FooDMe2 Pipeline requirements

Below are some general guidelines to ensure that your data can be successfully analyzed by FooDMe2.

Computing

FooDMe2 is a comparatively light-weight pipeline and runs on a wide range of hardware, including your "average" laptop (for limitations, see Database). At the same time, it is also capable of taking advantage of high-performance compute clusters, or "the cloud".

At minimum, you will need 4 CPU cores, 8GB of Ram and ~5.GB of disk space for the reference databases (again, see Database for exceptions). In addition, the pipeline requires storage space for the intermediate files and the final results - which will depend on the size of your input data.

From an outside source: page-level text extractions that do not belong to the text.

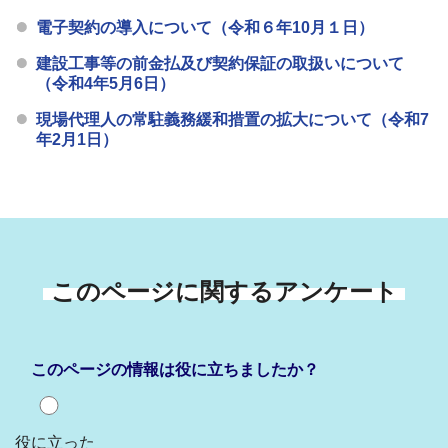
電子契約の導入について（令和６年10月１日）
建設工事等の前金払及び契約保証の取扱いについて
（令和4年5月6日）
現場代理人の常駐義務緩和措置の拡大について（令和7
年2月1日）
このページに関するアンケート
このページの情報は役に立ちましたか？
役に立った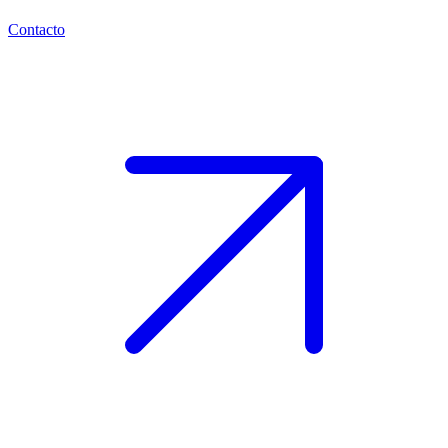
Contacto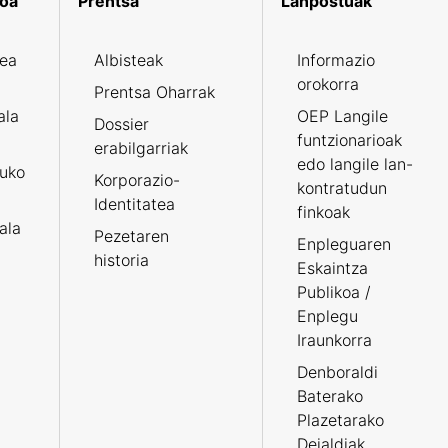
koa
Prentsa
Lanpostuak
zea
Albisteak
Informazio
orokorra
Prentsa Oharrak
ala
OEP Langile
Dossier
funtzionarioak
erabilgarriak
edo langile lan-
ruko
Korporazio-
kontratudun
Identitatea
finkoak
tala
Pezetaren
Enpleguaren
historia
Eskaintza
Publikoa /
Enplegu
Iraunkorra
Denboraldi
Baterako
Plazetarako
Deialdiak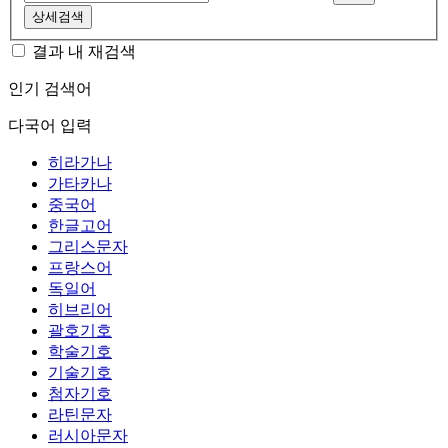
상세검색
결과 내 재검색
인기 검색어
다국어 입력
히라가나
가타카나
중국어
한글고어
그리스문자
프랑스어
독일어
히브리어
괄호기호
학술기호
기술기호
첨자기호
라틴문자
러시아문자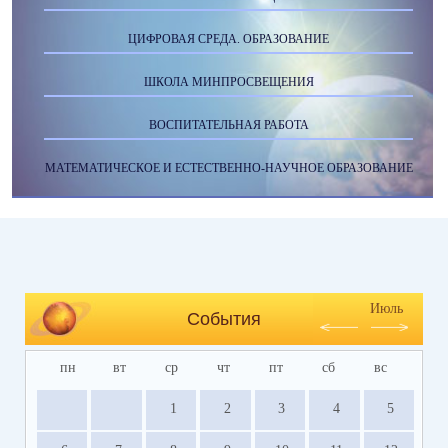
ЦИФРОВАЯ СРЕДА. ОБРАЗОВАНИЕ
ШКОЛА МИНПРОСВЕЩЕНИЯ
ВОСПИТАТЕЛЬНАЯ РАБОТА
МАТЕМАТИЧЕСКОЕ И ЕСТЕСТВЕННО-НАУЧНОЕ ОБРАЗОВАНИЕ
Июль
События
пн
вт
ср
чт
пт
сб
вс
1
2
3
4
5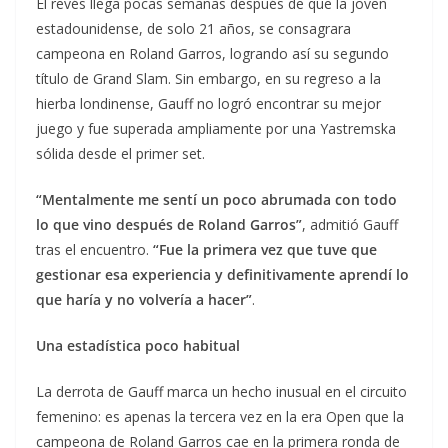
El revés llega pocas semanas después de que la joven
estadounidense, de solo 21 años, se consagrara
campeona en Roland Garros, logrando así su segundo
título de Grand Slam. Sin embargo, en su regreso a la
hierba londinense, Gauff no logró encontrar su mejor
juego y fue superada ampliamente por una Yastremska
sólida desde el primer set.
“Mentalmente me sentí un poco abrumada con todo
lo que vino después de Roland Garros”
, admitió Gauff
tras el encuentro.
“Fue la primera vez que tuve que
gestionar esa experiencia y definitivamente aprendí lo
que haría y no volvería a hacer”
.
Una estadística poco habitual
La derrota de Gauff marca un hecho inusual en el circuito
femenino: es apenas la tercera vez en la era Open que la
campeona de Roland Garros cae en la primera ronda de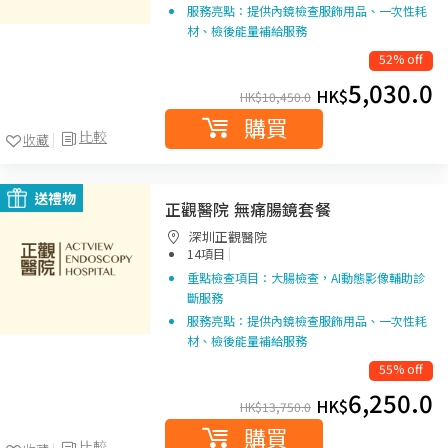
服務亮點：提供內鏡檢查服飾用品、一次性耗
材、檢後能量補給服務
52% off
5,030.0
HK$
HK$
10,450.0
購買
比較
收藏
送禮物
正觀醫院 無痛腸鏡套餐
深圳正觀醫院
|
14項目
重點檢查項目：大腸檢查，AI動態影像輔助診
斷服務
服務亮點：提供內鏡檢查服飾用品、一次性耗
材、檢後能量補給服務
55% off
6,250.0
HK$
HK$
13,750.0
購買
比較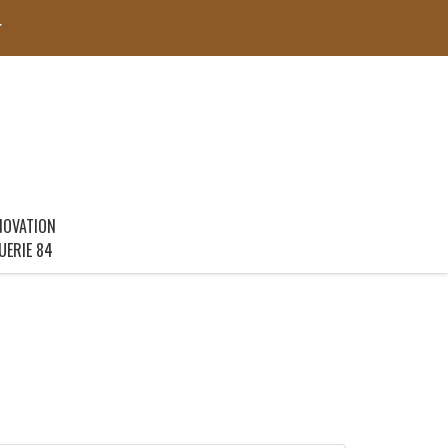
r
NOVATION
UERIE 84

While Nextflow, and consequently FooDMe2, are technically compatible with Windows (through WSL) and OSX, it is going to be easiest to run it on a Linux system. For more details, please see our installation instructions.

Read count / sequencing depth

FooDMe2 results are meant to be quantitative and thus require a certain amount of reads for a sample to be considered for analysis. This number is controlled by the --min_reads parameter and was deliberately set to a very low value (5000) to catch samples that have obviously failed. Our community aims for 50.000-100.000 reads per sample, as a point of reference.

Primers

We try to provide pre-configured profiles for pcr primer sets that are commonly used in monitoring. That said, failed removal of primer sites can be a source of great frustration and will prevent FooDMe2 from working correctly. Please note that primer sequences should not be removed from the reads prior to running FooDMe2 since FooDMe2 uses the presence of primer sites as a criterion for inclusion of reads. In other words, all reads in which no primer sites were found, will be discarded.

Custom primers should be provided in FASTA format, with no special characters in the sequence definition. Primers can include ambigious IUPAC bases and will be disambiguated directly within FooDMe2.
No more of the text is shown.